Like most managers, I’ve spent time staring down some major burnout. At one point, I was directly managing 15 people who worked shifts that covered more than 100 hours per week. I felt that in order to be a good manager, I needed to be available to everyone at all times… but that wasn’t translating the way I expected. I was working all the time, but we weren’t meeting our goals by just about any metric. I knew I needed to make some significant changes to the way the team and I operated, if we were all going to continue doing this work for much longer.
I wasn’t alone in struggling to find the right balance of what to work on, when, and how much. There are those who insist that nothing can be accomplished in less than 80 hours per week; others posit that you only get a few hours of productive time per day and it’s pointless for knowledge workers to spend more than that trying to get things done. In our current environment of shelter-in-place orders, there are even more variables at play: who has to spend their time caring for kids or other loved ones? Who is navigating personal grief? Who has to manage deep anxiety without the in-person help of their usual therapist? How, and when, does the attention required for work fight through the ambient stress of one’s household and the internet?
Often, those extolling the virtues of long hours (or, now, turning quarantine into an opportunity to build a side hustle) have viewed that time as a proxy for dedication and commitment. Dedication and commitment are, in turn, considered morally virtuous. This is a trap that mission-driven organizations are especially prone to: look at all the time I dedicated to the cause, all the sacrifices I made, often for little or no money! I must be a good person. In fact, I must be a better person than my colleague who stopped working at 5 sharp every day.
It sounds absurd when I put it that way, but many of us have felt it; it’s often easy to see when other people have fallen into the overwork trap, but it’s harder to identify from inside.
How do we know if we’re in the trap?
Think about what this looks like when you see it in your friends: In work that involves communication – whether that’s writing grants, creating marketing copy, or answering customer service questions – we can see others start to lose the cohesiveness of their thoughts when they’re overworked. We can see others tend to lose empathy when they’re tired or hungry, and how that makes it harder to connect with the people they work with, which in turn makes them less effective and can even damage their relationships. In work that requires attention to detail, we can see when someone’s pushing past the point where focus comes easily, and we anticipate how much extra work they’re about to create for themselves.
In remote environments, it becomes even more critical to be able to identify these red flags in yourself – you can’t rely on your colleagues seeing it in your face or your posture. It’s a lot easier to dismiss each other’s effort, assume ill intent, or simply ignore each other when we aren’t physically present together. Identifying the signs that we’re in the trap becomes essential to maintaining the team’s trust in the long term.
Okay, so then how do we get out?
Pulling ourselves out of the overwork trap isn’t easy. When we’ve connected the idea of our value as a person to the idea that we spend most of our waking hours “working,” reducing that working time can carry a lot of guilt. Back when I was managing that 15-person team, I had to be able to see for myself that the work I produced in fewer hours – with a focus on outcomes, not inputs – was better and more useful than what I was doing before. It wasn’t until then I was able to shake the sense that I “should” be working in a moment when I knew I wasn’t focused enough.
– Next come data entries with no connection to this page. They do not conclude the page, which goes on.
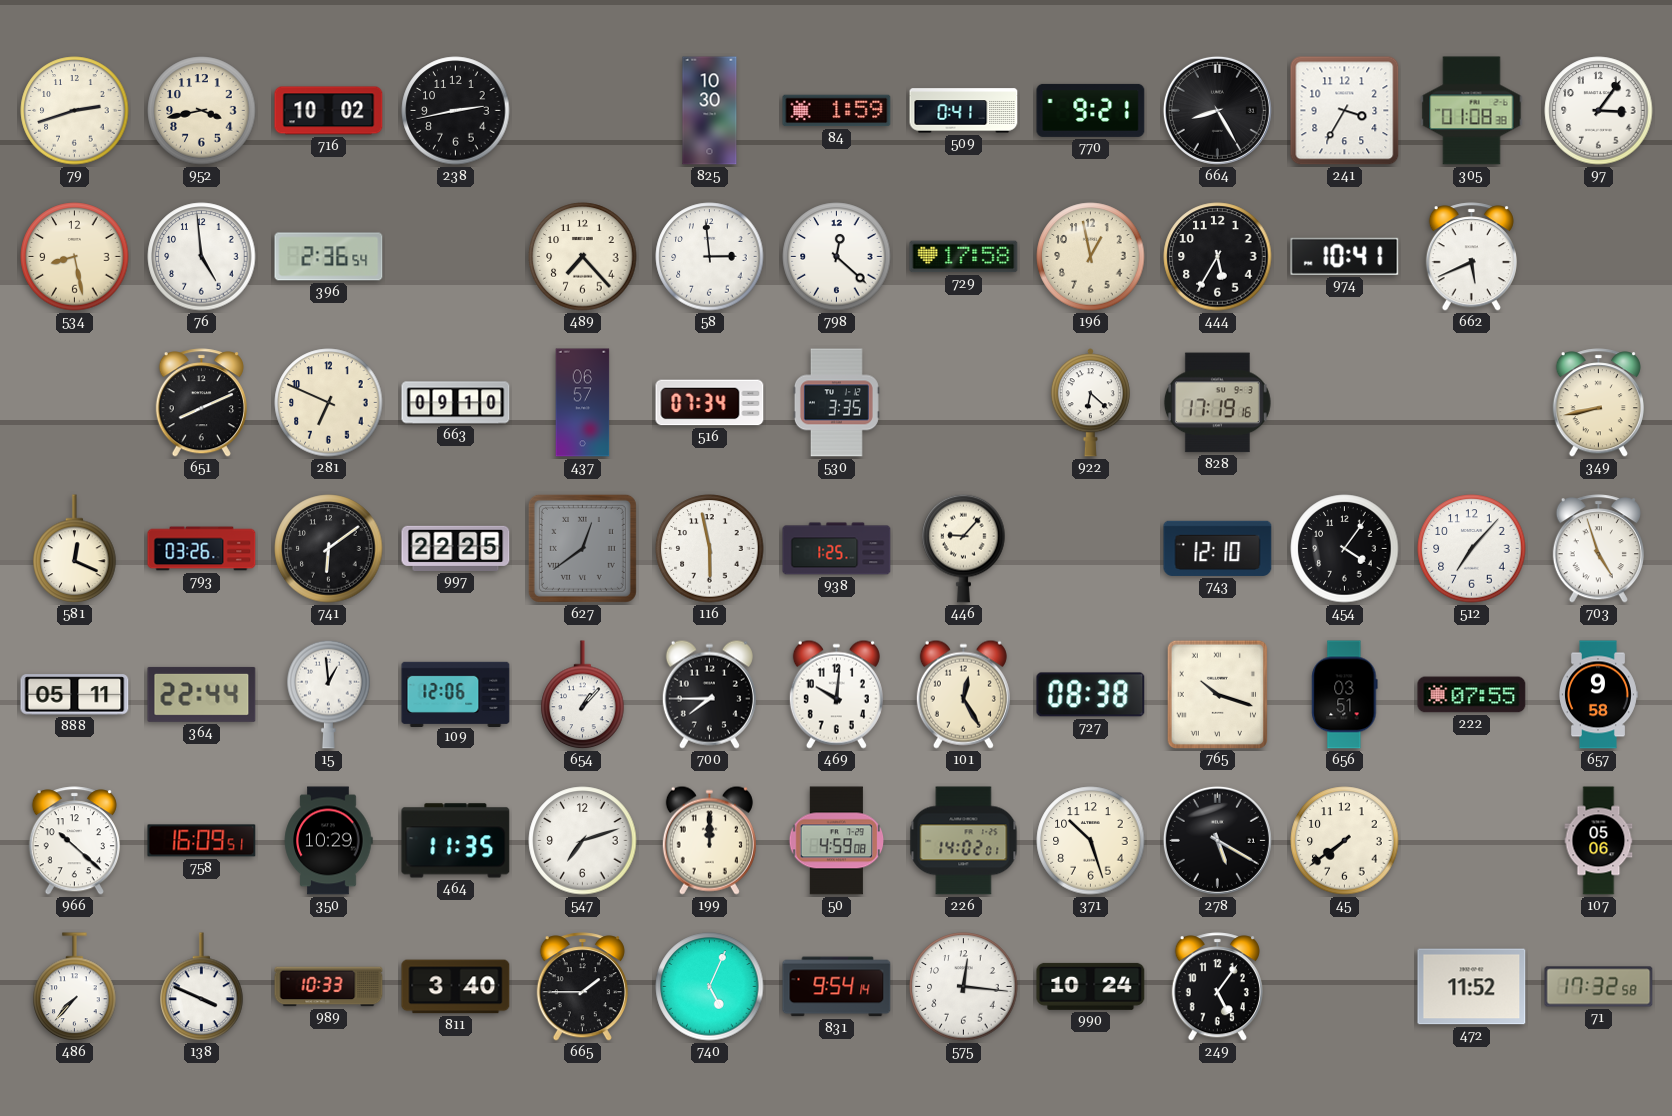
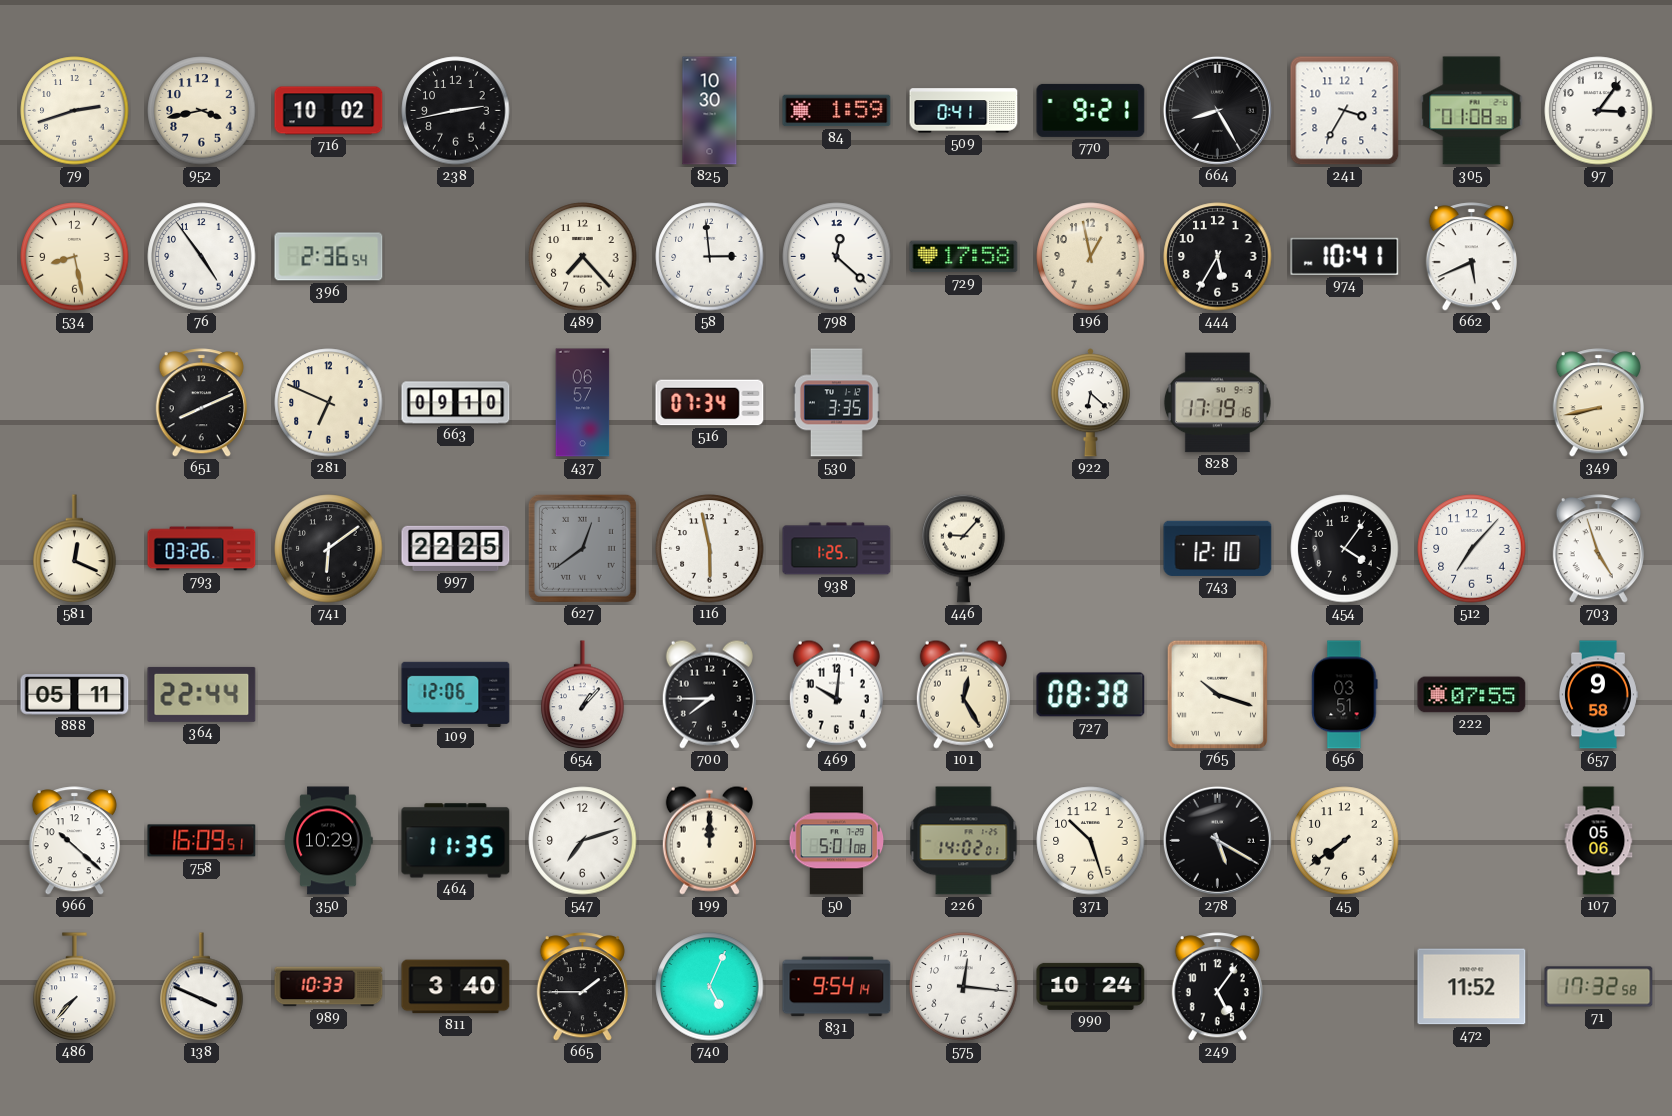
76: 4:59 -> 4:54
15: 12:59 -> none
50: 4:59 -> 5:01
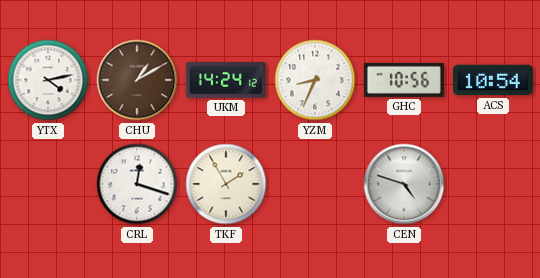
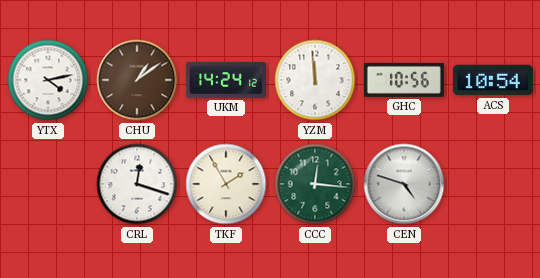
CHU: 1:10 -> 1:09
YZM: 8:34 -> 11:59
CCC: none -> 12:16
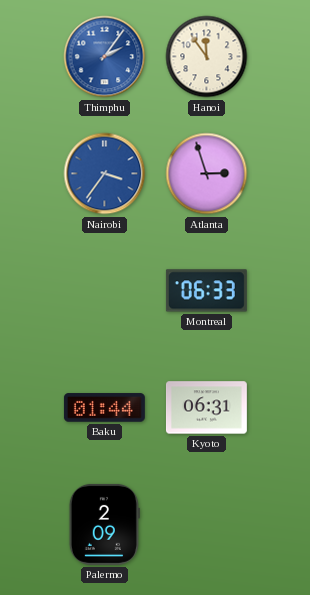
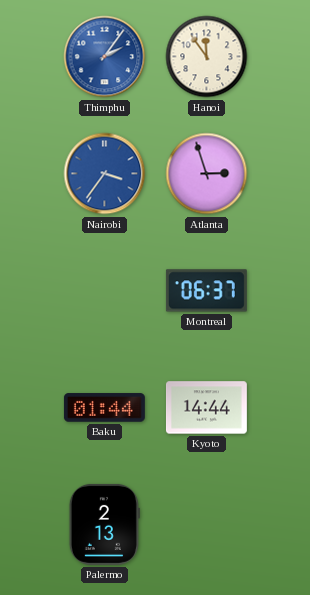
Montreal: 06:33 -> 06:37
Kyoto: 06:31 -> 14:44
Palermo: 2:09 -> 2:13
It took me too long to recognize that by simply trying to be available all the time, I was preventing myself from giving my team my best at any time.
To get out of that pattern, I had to make it my job to ensure that they would have the resources they needed to keep things running smoothly if I shut off my phone to watch a movie or cook a nice dinner with a friend, if (in the Before Times) I went camping in the mountains for a weekend, or even took (gasp) an actual vacation. I had to come to terms with the fact that if my team struggled when they were on their own, the thing standing in their way wasn’t my lack of constant availability, but a lack of clarity in how they were supposed to be doing their jobs – and creating that clarity was my responsibility. Providing more of that clarity, in the form of documentation, clear evaluation rubrics, and structures for improvement, removed the whole system’s apparent reliance on one key node (me) and made it a much more sustainable operation in general. In future posts we’ll go deeper into what it looks like to create clarity for your team; for right now, let’s just do a quick check: are you hydrated?